Ms Amina Tumba has a hard time facing four of her eight tenants who are demanding a refund.
“Yes, they have every right to demand their money, but where do I get money to pay them back? I’m as a destitute as they are right now; in fact I’m the one who has been dealt the heaviest blow, losing a house is not a joke,” she says.
Her rooms cost Sh30,000 each, paid six months in advance.
It’s just one in the many conflicts pitting tenants against their erstwhile landlords since the demolitions.
Tenants also reportedly lost their property, and are now spending cold, rainy nights and battling mosquitoes in the open.
Dramatic scenes
There have been dramatic scenes with tenants demanding refunds from their landlords.
Ms Tumba, and many other people here, have told The Citizen on Saturday that they are concerned about security.
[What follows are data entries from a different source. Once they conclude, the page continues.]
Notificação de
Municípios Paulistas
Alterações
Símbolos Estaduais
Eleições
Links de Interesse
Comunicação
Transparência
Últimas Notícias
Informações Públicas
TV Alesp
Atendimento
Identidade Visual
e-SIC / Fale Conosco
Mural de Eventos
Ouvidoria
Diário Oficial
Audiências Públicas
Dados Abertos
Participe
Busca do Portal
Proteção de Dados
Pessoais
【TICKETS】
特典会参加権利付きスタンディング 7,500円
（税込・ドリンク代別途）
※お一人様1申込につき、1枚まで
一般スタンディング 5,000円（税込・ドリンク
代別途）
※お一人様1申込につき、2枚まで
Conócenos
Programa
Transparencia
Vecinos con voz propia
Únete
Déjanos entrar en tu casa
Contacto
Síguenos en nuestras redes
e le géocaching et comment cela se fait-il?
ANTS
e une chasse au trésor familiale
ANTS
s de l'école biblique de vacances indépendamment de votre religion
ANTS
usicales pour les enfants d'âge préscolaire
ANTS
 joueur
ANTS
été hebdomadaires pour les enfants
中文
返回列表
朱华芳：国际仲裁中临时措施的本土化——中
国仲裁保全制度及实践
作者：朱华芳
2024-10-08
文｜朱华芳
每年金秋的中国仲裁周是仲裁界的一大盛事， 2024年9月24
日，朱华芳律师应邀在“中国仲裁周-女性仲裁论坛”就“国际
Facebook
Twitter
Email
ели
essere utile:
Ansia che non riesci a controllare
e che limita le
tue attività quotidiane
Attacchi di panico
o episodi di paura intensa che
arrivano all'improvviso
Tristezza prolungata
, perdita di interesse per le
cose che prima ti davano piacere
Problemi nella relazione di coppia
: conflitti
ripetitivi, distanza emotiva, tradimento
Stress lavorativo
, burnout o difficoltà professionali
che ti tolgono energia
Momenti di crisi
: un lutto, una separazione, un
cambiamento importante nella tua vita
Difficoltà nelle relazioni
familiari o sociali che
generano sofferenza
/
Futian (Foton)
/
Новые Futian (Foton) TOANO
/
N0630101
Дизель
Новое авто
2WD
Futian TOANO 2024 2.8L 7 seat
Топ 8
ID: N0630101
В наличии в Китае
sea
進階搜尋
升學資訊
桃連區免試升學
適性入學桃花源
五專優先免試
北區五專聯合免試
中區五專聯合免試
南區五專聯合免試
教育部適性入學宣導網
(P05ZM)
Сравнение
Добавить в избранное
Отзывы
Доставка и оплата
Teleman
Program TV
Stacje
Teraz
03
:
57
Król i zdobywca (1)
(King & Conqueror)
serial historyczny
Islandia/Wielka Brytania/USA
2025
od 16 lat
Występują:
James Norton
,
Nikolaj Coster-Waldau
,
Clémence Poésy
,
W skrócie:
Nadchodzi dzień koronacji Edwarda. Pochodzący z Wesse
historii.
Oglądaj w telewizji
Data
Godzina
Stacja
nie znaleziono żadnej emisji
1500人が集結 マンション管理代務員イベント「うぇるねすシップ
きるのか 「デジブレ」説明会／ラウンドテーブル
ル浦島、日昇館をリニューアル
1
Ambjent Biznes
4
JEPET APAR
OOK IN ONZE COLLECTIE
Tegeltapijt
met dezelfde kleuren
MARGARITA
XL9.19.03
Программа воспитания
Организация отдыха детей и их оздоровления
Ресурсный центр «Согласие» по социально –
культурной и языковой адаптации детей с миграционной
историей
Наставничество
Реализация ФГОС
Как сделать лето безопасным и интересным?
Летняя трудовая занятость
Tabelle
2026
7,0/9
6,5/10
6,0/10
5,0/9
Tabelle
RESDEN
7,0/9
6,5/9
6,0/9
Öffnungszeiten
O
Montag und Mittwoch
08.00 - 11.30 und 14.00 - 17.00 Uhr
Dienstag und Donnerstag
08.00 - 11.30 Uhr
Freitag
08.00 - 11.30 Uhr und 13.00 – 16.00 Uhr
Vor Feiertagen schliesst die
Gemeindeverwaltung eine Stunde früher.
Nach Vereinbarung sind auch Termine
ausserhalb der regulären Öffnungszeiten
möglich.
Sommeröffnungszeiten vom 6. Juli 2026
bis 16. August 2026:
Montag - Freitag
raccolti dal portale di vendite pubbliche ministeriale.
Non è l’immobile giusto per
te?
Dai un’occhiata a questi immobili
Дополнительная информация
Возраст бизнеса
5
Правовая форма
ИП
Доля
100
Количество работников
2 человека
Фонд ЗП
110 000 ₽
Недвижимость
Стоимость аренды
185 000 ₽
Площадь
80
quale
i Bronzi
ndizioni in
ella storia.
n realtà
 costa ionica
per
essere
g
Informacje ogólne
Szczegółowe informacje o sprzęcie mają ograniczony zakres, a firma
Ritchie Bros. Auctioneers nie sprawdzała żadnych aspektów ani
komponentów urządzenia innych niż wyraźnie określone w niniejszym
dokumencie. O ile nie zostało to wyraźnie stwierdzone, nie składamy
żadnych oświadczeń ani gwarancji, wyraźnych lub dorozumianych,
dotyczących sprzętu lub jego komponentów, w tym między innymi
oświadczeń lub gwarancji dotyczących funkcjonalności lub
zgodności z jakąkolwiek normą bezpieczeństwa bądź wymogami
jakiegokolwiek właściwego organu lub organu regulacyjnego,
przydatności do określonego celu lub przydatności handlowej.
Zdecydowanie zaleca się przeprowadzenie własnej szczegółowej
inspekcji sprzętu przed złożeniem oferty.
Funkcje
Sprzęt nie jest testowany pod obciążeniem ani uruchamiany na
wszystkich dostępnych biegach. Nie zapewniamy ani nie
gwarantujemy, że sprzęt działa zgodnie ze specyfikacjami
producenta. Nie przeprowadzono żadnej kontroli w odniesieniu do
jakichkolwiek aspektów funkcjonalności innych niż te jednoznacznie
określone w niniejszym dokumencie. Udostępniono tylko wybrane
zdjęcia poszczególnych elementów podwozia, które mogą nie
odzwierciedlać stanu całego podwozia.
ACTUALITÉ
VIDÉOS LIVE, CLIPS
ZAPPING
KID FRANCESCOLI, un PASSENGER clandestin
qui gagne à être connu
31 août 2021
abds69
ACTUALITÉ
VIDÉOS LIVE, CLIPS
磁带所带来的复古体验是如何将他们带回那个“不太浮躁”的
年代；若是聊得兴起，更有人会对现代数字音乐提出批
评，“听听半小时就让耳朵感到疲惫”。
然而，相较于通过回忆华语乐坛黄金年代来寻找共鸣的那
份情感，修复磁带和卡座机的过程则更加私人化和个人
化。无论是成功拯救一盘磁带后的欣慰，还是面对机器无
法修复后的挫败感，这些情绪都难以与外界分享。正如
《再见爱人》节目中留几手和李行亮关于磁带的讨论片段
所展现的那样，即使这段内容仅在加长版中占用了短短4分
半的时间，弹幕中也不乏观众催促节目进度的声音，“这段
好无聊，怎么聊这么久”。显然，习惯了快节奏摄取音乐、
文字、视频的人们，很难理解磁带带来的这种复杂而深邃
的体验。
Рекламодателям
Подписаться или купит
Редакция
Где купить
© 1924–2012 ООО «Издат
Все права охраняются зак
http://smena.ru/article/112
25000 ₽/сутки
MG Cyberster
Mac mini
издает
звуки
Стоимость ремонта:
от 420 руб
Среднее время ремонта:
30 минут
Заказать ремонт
That area -- Buguruni -- is infamous for many things, but one stands out: the whole place is infested with thieves (commonly known in Kiswahili as ‘mateja’), most of them drug addicts.
“It’s harvest season for the thieves who are here in big numbers. While the rest of the residents are crying over their loss, the thieves are feasting,” says Ms Tumba.
Ms Sara Msuya, 57, an affected tenant, says she had managed to save her 25 chickens and ducks last Saturday, but all were stolen three days later.
She says although her family was left with a single room, they can’t have the luxury of sleeping inside. “We’re forced to sleep outside to guard our property.”
Even so, one needs to sleep with their eyes wide open, she suggests. “I lost my mobile phone just like that, after I decided to take a nap.”
There are more concerns. “The authorities should boost police patrols in the area because a lot of women and girls are sleeping in the open and they can be an easy target for rapists.”
No toilets
The hundreds of people still stuck here now face a major health risk. Most of them have been left with no toilets.
The sanitation system is in a shambles and fears abound of a potential outbreak of cholera or any waterborne disease.
Bibi Amina Kwasa and her 11 grandchildren have been left with no choice but knock at their neighbours each time nature calls. That may not last long because the pressure is too much, and the welcome mat may wear thin fast.
“There just too many of us; we cannot all go to one neighbour and ask for the service… I have a problem with my legs, so since Sunday, I watch the amount of water I take in a day so I don’t go out often.”
In the cover of dark, residents have also resorted to use plastic bags and bottles to relieve themselves.